[Stored data]
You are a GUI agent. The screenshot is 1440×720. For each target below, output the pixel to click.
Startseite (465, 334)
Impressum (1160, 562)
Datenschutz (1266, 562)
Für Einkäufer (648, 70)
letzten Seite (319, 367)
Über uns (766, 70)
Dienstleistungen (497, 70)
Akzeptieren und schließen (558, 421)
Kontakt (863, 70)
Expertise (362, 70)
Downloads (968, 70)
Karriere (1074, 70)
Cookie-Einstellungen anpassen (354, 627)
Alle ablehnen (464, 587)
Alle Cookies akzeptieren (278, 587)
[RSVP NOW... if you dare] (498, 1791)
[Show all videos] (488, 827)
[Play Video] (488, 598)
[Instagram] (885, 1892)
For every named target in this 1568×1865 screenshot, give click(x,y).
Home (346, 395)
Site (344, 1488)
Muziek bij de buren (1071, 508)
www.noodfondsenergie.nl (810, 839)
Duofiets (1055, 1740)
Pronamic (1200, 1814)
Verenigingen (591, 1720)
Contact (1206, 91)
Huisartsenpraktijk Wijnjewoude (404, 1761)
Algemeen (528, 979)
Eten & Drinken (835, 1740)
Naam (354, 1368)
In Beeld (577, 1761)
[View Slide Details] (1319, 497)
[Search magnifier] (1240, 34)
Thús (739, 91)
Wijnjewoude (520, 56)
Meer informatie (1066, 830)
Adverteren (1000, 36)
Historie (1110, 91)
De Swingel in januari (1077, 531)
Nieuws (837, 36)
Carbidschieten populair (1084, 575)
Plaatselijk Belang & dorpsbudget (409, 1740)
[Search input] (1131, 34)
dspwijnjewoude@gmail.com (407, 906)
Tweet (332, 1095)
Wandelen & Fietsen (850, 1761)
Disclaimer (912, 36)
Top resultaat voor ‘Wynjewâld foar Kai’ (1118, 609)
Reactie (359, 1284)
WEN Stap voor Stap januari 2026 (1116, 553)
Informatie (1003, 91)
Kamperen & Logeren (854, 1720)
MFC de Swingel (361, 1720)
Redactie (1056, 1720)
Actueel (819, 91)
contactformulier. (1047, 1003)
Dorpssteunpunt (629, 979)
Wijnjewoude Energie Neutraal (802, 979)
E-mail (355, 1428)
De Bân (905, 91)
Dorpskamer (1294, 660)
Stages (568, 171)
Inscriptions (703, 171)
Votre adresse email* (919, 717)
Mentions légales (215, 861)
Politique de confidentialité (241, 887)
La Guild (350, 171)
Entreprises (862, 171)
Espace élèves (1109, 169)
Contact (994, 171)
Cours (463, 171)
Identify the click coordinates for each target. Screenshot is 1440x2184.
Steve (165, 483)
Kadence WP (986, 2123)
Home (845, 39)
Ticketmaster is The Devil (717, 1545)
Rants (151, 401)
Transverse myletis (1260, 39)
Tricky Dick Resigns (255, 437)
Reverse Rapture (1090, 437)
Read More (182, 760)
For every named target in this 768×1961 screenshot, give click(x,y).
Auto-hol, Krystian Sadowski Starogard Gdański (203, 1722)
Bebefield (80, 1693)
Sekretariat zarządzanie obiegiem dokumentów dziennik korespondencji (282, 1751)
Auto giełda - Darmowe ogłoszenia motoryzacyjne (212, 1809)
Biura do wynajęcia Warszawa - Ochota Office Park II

▸ **TASK ITEM**: Repeat only the lines above, from the first line of the entries through the line that contains "[Instagram] (885, 1892)", including both ends.

▸ **WRITTEN SOLUTION**:
You are a GUI agent. The screenshot is 1440×720. For each target below, output the pixel to click.
Startseite (465, 334)
Impressum (1160, 562)
Datenschutz (1266, 562)
Für Einkäufer (648, 70)
letzten Seite (319, 367)
Über uns (766, 70)
Dienstleistungen (497, 70)
Akzeptieren und schließen (558, 421)
Kontakt (863, 70)
Expertise (362, 70)
Downloads (968, 70)
Karriere (1074, 70)
Cookie-Einstellungen anpassen (354, 627)
Alle ablehnen (464, 587)
Alle Cookies akzeptieren (278, 587)
[RSVP NOW... if you dare] (498, 1791)
[Show all videos] (488, 827)
[Play Video] (488, 598)
[Instagram] (885, 1892)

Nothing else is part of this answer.